Top of Listed records
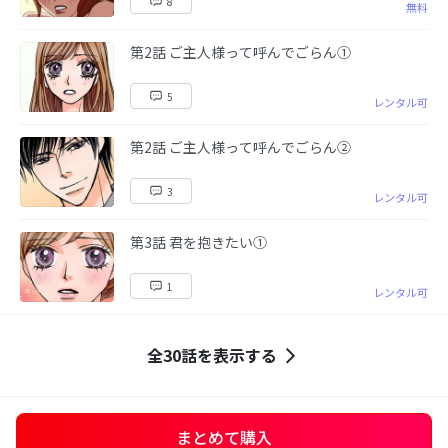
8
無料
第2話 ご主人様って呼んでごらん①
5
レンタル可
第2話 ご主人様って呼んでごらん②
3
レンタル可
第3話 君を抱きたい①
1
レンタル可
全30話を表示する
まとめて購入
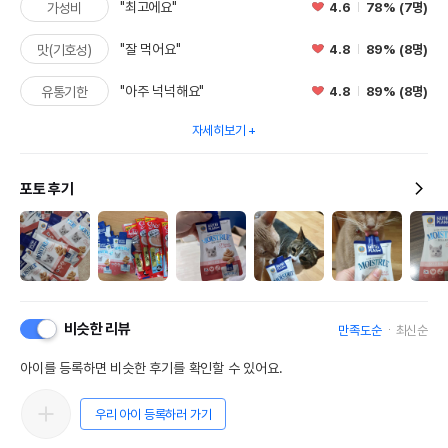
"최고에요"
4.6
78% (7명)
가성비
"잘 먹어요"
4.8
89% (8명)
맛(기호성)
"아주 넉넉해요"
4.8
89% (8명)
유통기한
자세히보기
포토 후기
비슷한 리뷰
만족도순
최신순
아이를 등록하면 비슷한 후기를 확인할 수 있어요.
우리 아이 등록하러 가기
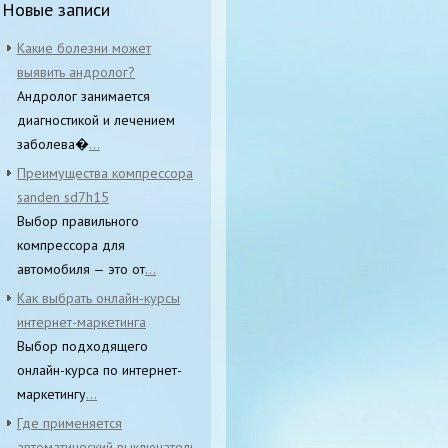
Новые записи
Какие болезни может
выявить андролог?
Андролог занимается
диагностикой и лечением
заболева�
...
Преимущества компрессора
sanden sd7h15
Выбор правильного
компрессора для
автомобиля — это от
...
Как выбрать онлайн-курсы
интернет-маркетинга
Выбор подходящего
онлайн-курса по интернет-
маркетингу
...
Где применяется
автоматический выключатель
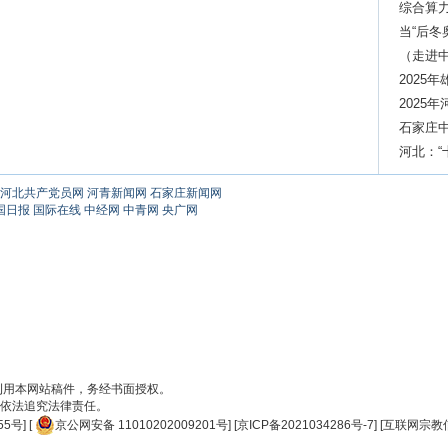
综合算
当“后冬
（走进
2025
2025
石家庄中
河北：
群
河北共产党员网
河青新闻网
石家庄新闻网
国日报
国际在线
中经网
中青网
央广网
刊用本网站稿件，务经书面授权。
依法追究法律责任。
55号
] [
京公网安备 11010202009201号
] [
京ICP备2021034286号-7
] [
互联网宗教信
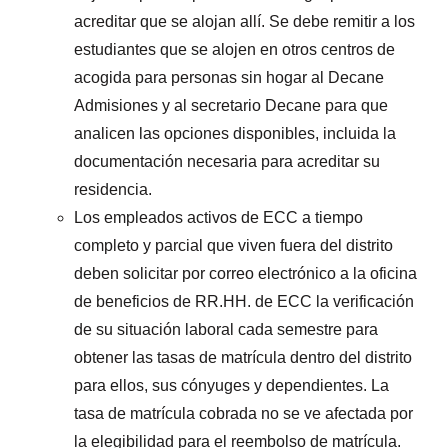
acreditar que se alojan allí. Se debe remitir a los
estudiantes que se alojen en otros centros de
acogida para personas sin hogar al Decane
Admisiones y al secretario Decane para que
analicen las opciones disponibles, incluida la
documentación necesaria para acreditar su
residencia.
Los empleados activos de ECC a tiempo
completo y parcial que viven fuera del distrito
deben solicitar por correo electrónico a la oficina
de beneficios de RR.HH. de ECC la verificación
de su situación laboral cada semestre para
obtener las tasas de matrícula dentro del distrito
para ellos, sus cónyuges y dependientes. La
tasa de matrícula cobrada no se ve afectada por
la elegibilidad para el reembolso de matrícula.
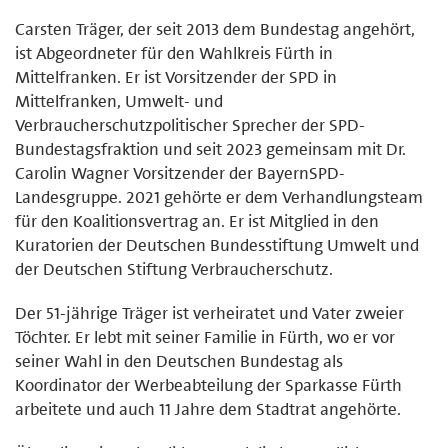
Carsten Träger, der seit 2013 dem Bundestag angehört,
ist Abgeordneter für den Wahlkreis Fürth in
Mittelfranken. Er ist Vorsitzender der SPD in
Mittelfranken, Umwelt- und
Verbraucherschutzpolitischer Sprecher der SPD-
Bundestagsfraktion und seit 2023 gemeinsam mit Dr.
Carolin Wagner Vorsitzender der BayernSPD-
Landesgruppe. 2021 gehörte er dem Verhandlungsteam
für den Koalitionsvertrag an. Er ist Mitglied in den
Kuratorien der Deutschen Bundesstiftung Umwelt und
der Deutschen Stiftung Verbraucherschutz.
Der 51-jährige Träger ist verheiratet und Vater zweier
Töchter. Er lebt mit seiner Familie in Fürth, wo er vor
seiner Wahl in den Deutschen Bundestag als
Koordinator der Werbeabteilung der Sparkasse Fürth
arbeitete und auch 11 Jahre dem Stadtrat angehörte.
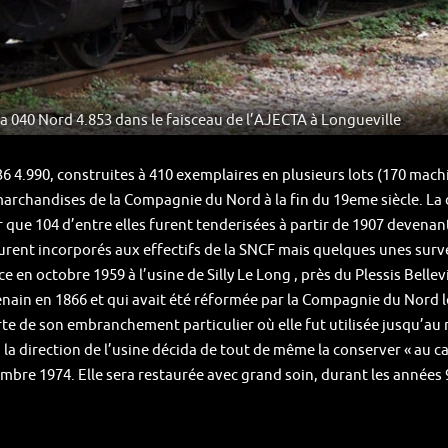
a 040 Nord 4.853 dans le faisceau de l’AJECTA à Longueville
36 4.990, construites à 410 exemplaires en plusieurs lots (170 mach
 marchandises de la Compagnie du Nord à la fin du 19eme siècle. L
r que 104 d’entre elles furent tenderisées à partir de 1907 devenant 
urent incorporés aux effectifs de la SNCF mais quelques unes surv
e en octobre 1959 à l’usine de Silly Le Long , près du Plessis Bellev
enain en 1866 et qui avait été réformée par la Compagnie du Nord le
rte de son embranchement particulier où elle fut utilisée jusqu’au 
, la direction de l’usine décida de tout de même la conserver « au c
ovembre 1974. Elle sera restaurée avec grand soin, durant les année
Bottom of Listed records
Top of Listed records
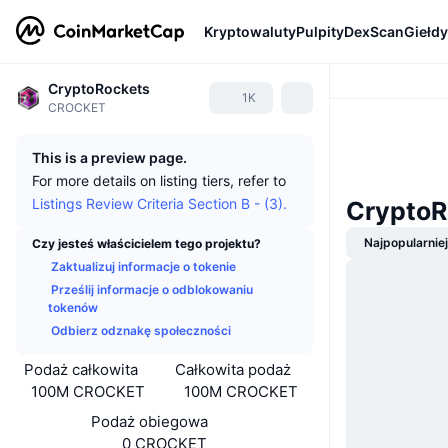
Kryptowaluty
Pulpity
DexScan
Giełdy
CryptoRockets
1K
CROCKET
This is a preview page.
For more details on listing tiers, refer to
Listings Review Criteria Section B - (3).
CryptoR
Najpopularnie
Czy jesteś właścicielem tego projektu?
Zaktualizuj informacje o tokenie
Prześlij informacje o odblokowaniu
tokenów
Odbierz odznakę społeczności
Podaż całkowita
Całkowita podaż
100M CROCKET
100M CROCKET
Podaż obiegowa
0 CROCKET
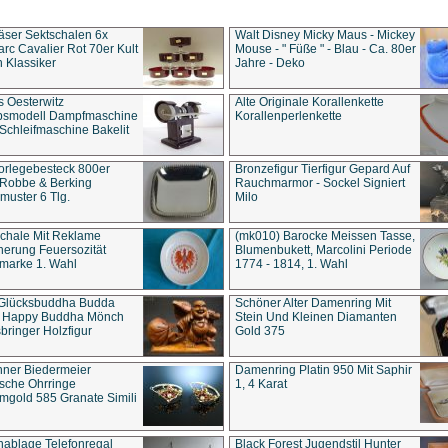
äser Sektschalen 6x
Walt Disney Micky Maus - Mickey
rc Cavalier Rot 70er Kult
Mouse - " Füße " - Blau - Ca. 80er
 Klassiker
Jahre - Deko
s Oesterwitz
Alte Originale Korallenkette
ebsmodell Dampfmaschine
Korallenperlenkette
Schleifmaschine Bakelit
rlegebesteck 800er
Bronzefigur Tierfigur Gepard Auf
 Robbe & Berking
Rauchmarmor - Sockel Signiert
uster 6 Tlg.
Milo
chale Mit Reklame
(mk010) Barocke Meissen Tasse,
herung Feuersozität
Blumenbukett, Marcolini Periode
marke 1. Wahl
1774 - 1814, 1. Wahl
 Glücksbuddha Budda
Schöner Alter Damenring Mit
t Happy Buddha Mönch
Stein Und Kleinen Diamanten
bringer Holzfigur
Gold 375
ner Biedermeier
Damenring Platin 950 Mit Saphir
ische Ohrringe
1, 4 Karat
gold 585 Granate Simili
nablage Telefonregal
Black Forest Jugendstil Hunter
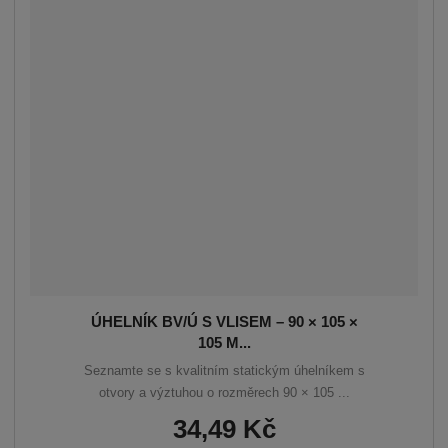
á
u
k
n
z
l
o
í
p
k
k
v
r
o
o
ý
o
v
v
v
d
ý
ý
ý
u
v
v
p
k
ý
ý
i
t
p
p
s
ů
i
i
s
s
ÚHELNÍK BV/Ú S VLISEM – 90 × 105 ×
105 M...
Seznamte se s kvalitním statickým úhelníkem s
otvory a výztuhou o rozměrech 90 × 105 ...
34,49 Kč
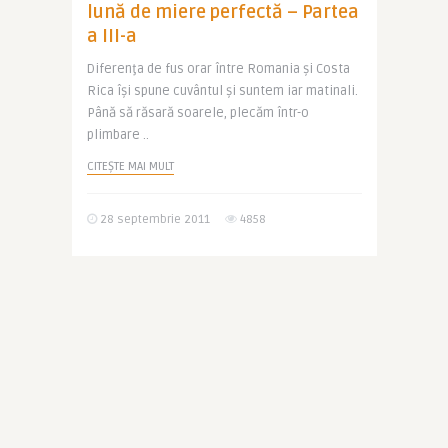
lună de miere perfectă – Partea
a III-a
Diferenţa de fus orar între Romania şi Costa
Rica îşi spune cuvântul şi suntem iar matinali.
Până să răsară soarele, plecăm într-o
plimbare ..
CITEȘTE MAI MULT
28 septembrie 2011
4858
Bottom of Listed records
## Exercise details
Taking the records above, retype every line from the one with "s Oesterwitz" down to the one with "chale Mit Reklame", exactly and with nothing else.

## Task solution
s Oesterwitz
Alte Originale Korallenkette
ebsmodell Dampfmaschine
Korallenperlenkette
Schleifmaschine Bakelit
rlegebesteck 800er
Bronzefigur Tierfigur Gepard Auf
 Robbe & Berking
Rauchmarmor - Sockel Signiert
uster 6 Tlg.
Milo
chale Mit Reklame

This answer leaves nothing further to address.